The source noted that the Council of State implemented, as an experiment, Decree Laws No. 305 and 306, No. 309 of the Council of Ministers, and another series of regulations for the forming, registration, functioning and termination of the non-agricultural production cooperatives and the services of 222 private activities.
The poor profitability and lack of autonomy of State businesses, among other factors, allowed the private entitites to achieve a real importance in the business system in a short time. They work efficiently, but they constitute an impediment to State businesses, because they show they do well, and they fearlessly exhibit the wealth they acquire.
On December 12, 2017, there appeared in the Gaceta Oficial Extraordinaria No. 58, a group of laws that intended to improve the business system by conceding a larger autonomy to State businesses. Even so, State production has not responded in the manner expected, because even with their increase in strength, they are incapable of guaranteeing service, quality and delivery times, according to the State authorities themselves.
However, the non-State sector continues to visibly increase productivity and labor discipline, which is why they have publicly received important contracts for the design and remodeling of tourism hotels, winning out over the now-stagnant State businesses.
“These corporations have better builders, do better work and, in certain cases, get permission to import machinery from China and other countries. However, the form in which they were originally designed and the experimental character of the whole legal basis mean they are badly limited,” argues an attorney who requested anonymity.
The lawyer explained that no legal way exists for two private cooperatives to join together to organize complementary activities to add value to their products or services. They have to acquire everything through the State businesses, and this doesn’t work.

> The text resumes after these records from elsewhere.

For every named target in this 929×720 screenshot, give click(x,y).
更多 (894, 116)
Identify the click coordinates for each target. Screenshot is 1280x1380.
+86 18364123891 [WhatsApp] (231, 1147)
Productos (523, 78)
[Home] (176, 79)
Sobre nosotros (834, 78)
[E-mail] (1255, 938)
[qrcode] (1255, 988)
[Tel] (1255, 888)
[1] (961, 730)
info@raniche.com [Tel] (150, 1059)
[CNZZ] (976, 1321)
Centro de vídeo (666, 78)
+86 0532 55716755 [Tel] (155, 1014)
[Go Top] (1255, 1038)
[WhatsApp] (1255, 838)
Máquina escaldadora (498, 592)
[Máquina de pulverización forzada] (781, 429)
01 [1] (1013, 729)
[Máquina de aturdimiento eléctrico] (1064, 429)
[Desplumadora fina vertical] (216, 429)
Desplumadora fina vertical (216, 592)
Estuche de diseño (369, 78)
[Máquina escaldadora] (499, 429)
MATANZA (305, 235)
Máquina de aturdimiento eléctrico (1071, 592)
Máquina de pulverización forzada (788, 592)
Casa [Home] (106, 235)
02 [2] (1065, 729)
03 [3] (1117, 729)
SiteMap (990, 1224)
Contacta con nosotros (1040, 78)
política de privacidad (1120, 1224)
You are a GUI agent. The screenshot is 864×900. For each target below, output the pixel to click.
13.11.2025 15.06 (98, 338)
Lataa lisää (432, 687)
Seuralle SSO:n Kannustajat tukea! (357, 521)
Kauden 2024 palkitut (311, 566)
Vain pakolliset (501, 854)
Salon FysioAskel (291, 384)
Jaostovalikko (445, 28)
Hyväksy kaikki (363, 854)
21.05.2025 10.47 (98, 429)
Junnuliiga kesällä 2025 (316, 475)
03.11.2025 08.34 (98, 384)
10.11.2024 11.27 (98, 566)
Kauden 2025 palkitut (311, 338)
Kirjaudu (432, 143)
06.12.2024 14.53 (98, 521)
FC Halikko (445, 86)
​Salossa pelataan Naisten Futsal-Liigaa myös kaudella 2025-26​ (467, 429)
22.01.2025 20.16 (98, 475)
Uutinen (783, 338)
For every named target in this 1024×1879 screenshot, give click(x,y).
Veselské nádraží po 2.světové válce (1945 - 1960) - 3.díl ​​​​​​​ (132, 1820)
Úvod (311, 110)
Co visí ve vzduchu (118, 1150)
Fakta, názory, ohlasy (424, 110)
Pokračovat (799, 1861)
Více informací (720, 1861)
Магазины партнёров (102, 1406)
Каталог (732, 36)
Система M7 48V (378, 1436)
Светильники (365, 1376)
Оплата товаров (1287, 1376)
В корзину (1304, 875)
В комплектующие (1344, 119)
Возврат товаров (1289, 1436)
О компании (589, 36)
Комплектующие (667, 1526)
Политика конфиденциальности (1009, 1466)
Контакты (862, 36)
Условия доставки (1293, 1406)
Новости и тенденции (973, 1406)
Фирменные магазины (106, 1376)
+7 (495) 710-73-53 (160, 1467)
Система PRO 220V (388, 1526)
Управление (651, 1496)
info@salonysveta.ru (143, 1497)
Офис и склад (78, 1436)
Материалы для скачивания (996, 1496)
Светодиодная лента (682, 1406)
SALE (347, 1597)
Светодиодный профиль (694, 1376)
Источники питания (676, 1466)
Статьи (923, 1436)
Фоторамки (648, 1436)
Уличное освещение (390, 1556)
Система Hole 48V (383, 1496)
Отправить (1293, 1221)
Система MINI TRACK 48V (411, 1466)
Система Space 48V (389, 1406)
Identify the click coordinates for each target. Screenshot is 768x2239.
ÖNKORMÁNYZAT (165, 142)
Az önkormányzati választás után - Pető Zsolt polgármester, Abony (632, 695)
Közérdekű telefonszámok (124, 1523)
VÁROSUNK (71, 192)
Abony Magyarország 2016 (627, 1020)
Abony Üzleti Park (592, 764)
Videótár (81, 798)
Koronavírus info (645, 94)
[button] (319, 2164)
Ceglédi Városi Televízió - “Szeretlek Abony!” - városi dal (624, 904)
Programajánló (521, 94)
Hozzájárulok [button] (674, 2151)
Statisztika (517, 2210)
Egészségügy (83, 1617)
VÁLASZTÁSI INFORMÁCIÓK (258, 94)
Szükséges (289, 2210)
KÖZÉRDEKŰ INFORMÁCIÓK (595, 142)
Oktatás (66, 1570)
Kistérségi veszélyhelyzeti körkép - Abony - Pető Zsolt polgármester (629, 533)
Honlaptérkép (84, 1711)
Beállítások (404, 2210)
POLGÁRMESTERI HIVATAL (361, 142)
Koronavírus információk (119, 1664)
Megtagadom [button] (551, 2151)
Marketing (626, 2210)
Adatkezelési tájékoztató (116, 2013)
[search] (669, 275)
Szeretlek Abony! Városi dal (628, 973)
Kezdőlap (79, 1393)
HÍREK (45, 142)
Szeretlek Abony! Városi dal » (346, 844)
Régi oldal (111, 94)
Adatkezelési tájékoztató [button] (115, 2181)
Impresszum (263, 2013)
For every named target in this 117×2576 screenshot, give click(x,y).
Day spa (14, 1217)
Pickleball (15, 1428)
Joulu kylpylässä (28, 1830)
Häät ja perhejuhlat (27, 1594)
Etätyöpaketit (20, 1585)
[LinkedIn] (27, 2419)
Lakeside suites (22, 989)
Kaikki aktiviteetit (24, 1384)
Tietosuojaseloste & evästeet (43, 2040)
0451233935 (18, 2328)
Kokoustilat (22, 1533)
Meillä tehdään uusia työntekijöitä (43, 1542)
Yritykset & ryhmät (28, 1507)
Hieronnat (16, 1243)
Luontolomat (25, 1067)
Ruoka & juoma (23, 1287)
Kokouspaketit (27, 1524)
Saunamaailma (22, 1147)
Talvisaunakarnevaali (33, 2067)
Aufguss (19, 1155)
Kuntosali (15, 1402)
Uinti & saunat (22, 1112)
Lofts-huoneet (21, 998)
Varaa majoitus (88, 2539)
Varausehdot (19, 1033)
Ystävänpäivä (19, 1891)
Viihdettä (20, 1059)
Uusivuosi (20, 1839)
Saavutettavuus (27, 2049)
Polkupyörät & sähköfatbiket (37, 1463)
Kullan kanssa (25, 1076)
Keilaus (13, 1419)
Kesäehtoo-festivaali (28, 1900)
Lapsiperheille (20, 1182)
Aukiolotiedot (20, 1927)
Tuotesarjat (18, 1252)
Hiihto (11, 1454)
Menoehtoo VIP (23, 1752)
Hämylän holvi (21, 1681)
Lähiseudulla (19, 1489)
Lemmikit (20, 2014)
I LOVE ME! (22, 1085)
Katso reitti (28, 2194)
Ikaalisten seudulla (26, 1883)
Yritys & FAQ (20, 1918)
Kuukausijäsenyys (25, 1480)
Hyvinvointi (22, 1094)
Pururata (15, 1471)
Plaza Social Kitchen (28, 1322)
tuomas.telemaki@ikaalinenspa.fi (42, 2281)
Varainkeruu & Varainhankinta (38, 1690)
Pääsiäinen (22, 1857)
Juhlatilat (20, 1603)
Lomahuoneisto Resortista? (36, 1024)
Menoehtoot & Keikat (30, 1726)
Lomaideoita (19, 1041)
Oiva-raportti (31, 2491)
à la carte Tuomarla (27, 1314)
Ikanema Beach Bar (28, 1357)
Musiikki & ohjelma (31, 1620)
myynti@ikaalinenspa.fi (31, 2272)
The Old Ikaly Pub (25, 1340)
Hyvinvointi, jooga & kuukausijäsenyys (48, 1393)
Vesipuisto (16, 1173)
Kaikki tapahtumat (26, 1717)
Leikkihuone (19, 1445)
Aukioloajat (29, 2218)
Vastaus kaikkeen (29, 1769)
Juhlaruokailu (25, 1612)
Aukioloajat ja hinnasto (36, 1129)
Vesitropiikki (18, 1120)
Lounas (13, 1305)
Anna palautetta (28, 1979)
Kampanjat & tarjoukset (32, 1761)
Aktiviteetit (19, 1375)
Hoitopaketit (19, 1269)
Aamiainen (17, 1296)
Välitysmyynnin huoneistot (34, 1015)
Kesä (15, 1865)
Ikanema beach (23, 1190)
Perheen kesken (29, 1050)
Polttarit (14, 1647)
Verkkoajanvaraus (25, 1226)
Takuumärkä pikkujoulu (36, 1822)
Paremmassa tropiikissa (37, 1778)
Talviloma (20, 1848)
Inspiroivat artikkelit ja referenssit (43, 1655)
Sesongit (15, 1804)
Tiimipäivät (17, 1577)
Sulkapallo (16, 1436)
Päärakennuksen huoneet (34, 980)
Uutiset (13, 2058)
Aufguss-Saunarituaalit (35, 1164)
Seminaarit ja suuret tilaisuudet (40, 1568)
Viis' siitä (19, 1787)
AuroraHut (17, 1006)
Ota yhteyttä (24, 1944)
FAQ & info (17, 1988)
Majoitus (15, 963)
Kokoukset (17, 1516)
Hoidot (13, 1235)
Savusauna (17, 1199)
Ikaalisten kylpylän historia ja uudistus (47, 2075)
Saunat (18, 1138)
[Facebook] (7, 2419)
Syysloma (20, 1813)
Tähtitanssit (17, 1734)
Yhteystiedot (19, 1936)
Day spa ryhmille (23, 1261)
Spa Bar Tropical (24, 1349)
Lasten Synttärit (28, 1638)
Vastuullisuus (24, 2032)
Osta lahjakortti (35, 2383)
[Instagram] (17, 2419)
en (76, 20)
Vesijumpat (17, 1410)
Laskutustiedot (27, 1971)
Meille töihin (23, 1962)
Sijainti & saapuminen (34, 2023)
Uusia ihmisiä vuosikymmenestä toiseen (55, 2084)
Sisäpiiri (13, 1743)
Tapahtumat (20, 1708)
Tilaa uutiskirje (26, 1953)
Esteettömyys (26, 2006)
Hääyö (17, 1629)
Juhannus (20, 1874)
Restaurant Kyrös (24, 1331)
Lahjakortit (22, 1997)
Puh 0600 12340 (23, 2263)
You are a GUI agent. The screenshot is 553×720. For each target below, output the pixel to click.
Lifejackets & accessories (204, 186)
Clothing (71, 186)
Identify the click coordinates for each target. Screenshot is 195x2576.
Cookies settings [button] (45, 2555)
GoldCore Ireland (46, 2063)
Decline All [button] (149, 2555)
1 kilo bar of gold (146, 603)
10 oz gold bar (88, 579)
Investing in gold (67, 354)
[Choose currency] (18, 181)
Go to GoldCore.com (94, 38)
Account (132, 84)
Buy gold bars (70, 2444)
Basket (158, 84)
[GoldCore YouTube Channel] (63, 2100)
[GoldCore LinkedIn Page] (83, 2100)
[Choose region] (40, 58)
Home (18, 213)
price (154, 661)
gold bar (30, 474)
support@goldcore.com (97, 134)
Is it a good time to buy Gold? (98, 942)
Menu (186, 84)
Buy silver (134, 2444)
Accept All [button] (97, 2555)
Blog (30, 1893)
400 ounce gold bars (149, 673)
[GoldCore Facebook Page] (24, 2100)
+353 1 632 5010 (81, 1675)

“They have to violate the rules if the Government doesn’t expand the legal framework. How can you buy the necessary raw material like cement, sand, gravel, marble for the floors or wood for the formwork?” asked the lawyer.
“In this fradulent way,” he added, “they control the people in the cooperatives by submitting them to constant fiscal audits, which are practically impossible to pass. They now have closed some, and their members are in court.”
“We hope this will change, or we shall soon see the end of the private initiative,” the witness concluded.
This past August, the Ministry of Finance and Prices revoked the formation conceded to the Scenius Cooperative, an accounting service, and approved its termination for “repeated violations committed by the cooperative in its fulfillment of the approved social reach.”
The CAN experiment began in 2013, and presently there are only 429 of them in existence in the whole country, according to official figures.